[Saved entries]
>>

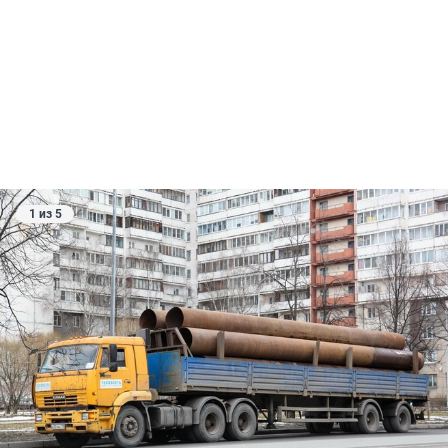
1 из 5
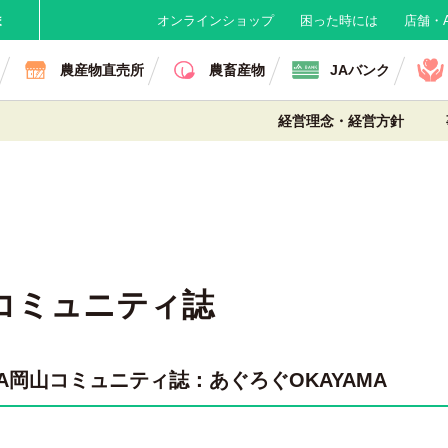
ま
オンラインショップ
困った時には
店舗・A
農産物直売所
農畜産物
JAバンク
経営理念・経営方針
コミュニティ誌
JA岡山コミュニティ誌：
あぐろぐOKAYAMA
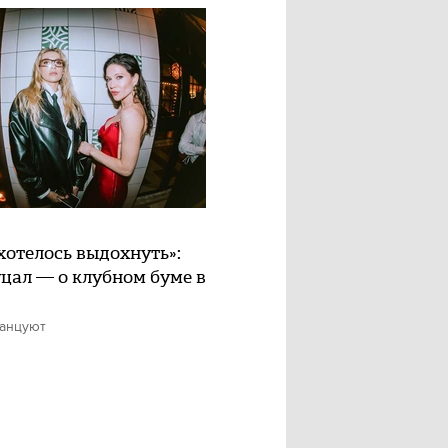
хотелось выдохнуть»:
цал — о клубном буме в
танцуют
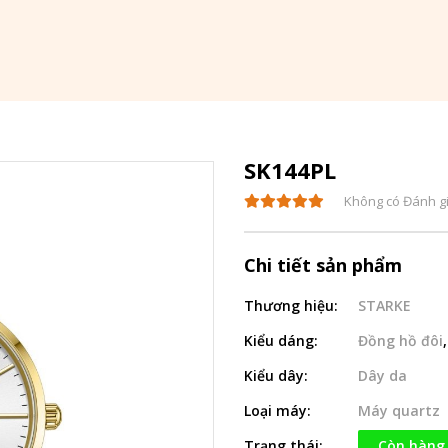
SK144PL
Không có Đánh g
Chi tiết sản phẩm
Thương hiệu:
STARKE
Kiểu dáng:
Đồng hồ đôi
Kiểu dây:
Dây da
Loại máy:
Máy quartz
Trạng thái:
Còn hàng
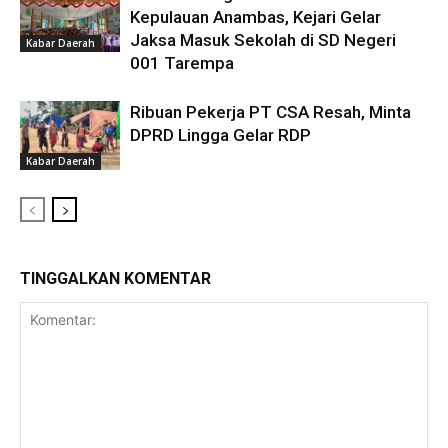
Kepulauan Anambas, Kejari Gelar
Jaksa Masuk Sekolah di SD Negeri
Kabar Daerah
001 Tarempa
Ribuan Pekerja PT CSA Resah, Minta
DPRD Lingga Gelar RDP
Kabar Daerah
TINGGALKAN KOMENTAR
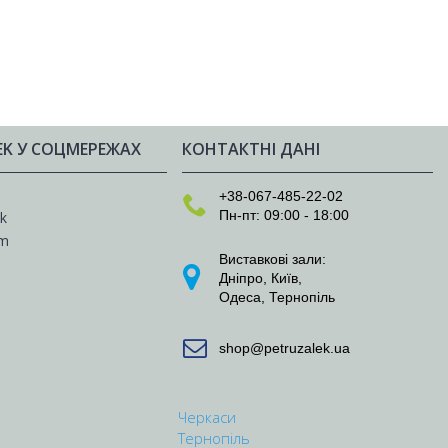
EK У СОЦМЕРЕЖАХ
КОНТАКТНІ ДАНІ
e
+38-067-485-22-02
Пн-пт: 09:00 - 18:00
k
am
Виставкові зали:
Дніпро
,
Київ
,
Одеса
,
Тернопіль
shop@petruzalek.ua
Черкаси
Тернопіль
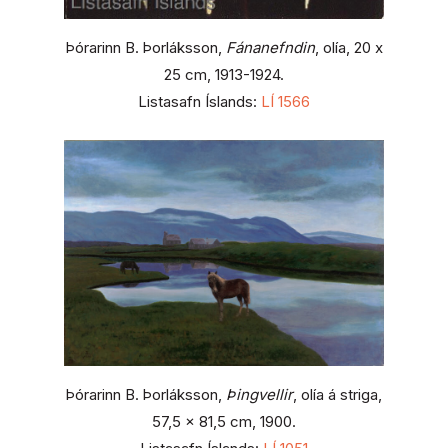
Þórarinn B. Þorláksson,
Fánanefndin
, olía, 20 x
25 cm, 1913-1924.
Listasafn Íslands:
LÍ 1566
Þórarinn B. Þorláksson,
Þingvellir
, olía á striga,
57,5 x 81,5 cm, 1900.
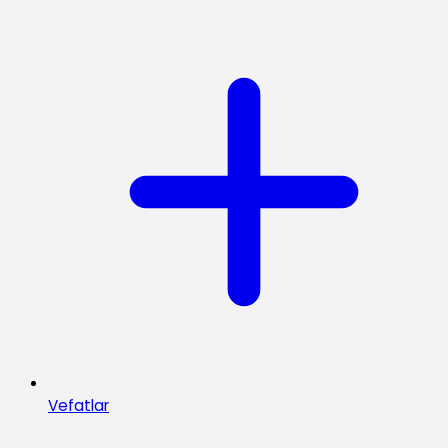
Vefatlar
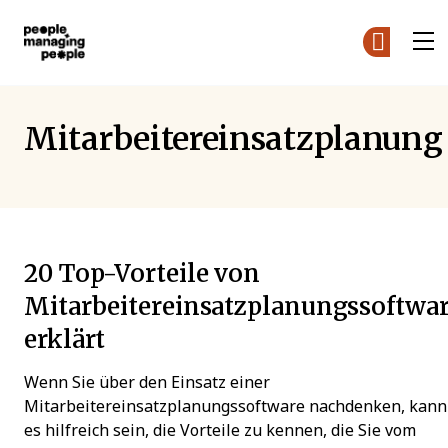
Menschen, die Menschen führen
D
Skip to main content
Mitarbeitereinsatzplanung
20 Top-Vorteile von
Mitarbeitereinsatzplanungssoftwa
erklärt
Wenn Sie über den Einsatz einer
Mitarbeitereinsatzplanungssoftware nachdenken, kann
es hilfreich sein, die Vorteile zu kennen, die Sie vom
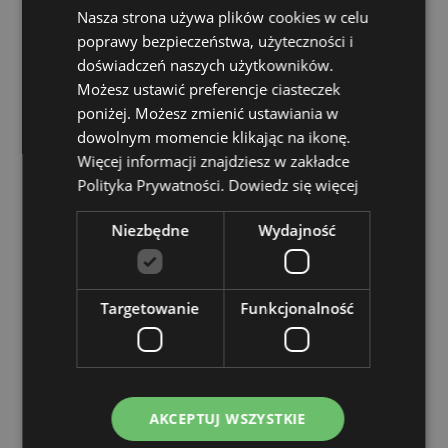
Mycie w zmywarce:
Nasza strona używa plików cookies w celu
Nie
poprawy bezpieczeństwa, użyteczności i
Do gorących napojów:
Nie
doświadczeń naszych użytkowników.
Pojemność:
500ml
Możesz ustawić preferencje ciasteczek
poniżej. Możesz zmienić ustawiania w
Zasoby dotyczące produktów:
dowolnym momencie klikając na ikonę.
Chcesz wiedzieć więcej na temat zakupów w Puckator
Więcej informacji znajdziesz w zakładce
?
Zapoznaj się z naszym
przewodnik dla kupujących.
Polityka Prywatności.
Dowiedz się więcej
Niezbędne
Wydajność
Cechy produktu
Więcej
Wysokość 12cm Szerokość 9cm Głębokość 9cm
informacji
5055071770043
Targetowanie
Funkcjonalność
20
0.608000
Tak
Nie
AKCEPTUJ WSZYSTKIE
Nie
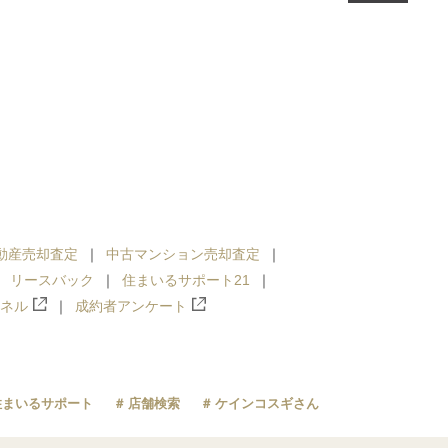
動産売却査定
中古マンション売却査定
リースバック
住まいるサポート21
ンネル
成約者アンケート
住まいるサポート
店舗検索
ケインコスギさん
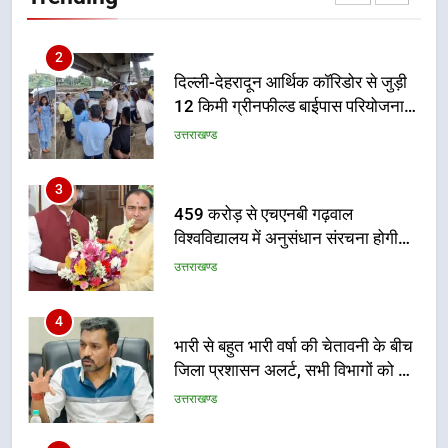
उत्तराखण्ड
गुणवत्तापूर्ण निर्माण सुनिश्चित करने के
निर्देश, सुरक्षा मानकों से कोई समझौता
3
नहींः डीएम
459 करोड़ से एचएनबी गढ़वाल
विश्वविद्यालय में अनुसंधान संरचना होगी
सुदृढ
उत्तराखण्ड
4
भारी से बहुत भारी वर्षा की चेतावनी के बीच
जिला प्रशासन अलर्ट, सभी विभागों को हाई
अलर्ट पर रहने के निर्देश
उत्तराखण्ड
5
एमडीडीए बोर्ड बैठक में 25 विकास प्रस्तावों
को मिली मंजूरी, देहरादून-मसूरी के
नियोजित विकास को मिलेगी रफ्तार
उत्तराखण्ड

<<

● About this task
Leaving the pictures out, transcribe the entries above exactly as written.

● Solution
1 из 5
ま
オンラインショップ
困った時には
店舗・A
農産物直売所
農畜産物
JAバンク
経営理念・経営方針
コミュニティ誌
JA岡山コミュニティ誌：
あぐろぐOKAYAMA
хотелось выдохнуть»:
цал — о клубном буме в
танцуют
SK144PL
Không có Đánh g
Chi tiết sản phẩm
Thương hiệu:
STARKE
Kiểu dáng:
Đồng hồ đôi
Kiểu dây:
Dây da
Loại máy:
Máy quartz
Trạng thái:
Còn hàng
Kepulauan Anambas, Kejari Gelar
Jaksa Masuk Sekolah di SD Negeri
Kabar Daerah
001 Tarempa
Ribuan Pekerja PT CSA Resah, Minta
DPRD Lingga Gelar RDP
Kabar Daerah
TINGGALKAN KOMENTAR
EK У СОЦМЕРЕЖАХ
КОНТАКТНІ ДАНІ
e
+38-067-485-22-02
Пн-пт: 09:00 - 18:00
k
am
Виставкові зали:
Дніпро
,
Київ
,
Одеса
,
Тернопіль
shop@petruzalek.ua
Черкаси
Тернопіль
Þórarinn B. Þorláksson,
Fánanefndin
, olía, 20 x
25 cm, 1913-1924.
Listasafn Íslands:
LÍ 1566
Þórarinn B. Þorláksson,
Þingvellir
, olía á striga,
57,5 x 81,5 cm, 1900.
Vefatlar
Menschen, die Menschen führen
D
Skip to main content
Mitarbeitereinsatzplanung
20 Top-Vorteile von
Mitarbeitereinsatzplanungssoftwa
erklärt
Wenn Sie über den Einsatz einer
Mitarbeitereinsatzplanungssoftware nachdenken, kann
es hilfreich sein, die Vorteile zu kennen, die Sie vom
Mycie w zmywarce:
Nasza strona używa plików cookies w celu
Nie
poprawy bezpieczeństwa, użyteczności i
Do gorących napojów:
Nie
doświadczeń naszych użytkowników.
Pojemność:
500ml
Możesz ustawić preferencje ciasteczek
poniżej. Możesz zmienić ustawiania w
Zasoby dotyczące produktów:
dowolnym momencie klikając na ikonę.
Chcesz wiedzieć więcej na temat zakupów w Puckator
Więcej informacji znajdziesz w zakładce
?
Zapoznaj się z naszym
przewodnik dla kupujących.
Polityka Prywatności.
Dowiedz się więcej
Niezbędne
Wydajność
Cechy produktu
Więcej
Wysokość 12cm Szerokość 9cm Głębokość 9cm
informacji
5055071770043
Targetowanie
Funkcjonalność
20
0.608000
Tak
Nie
AKCEPTUJ WSZYSTKIE
Nie
動産売却査定
中古マンション売却査定
リースバック
住まいるサポート21
ンネル
成約者アンケート
住まいるサポート
店舗検索
ケインコスギさん
उत्तराखण्ड
गुणवत्तापूर्ण निर्माण सुनिश्चित करने के
निर्देश, सुरक्षा मानकों से कोई समझौता
3
नहींः डीएम
459 करोड़ से एचएनबी गढ़वाल
विश्वविद्यालय में अनुसंधान संरचना होगी
सुदृढ
उत्तराखण्ड
4
भारी से बहुत भारी वर्षा की चेतावनी के बीच
जिला प्रशासन अलर्ट, सभी विभागों को हाई
अलर्ट पर रहने के निर्देश
उत्तराखण्ड
5
एमडीडीए बोर्ड बैठक में 25 विकास प्रस्तावों
को मिली मंजूरी, देहरादून-मसूरी के
नियोजित विकास को मिलेगी रफ्तार
उत्तराखण्ड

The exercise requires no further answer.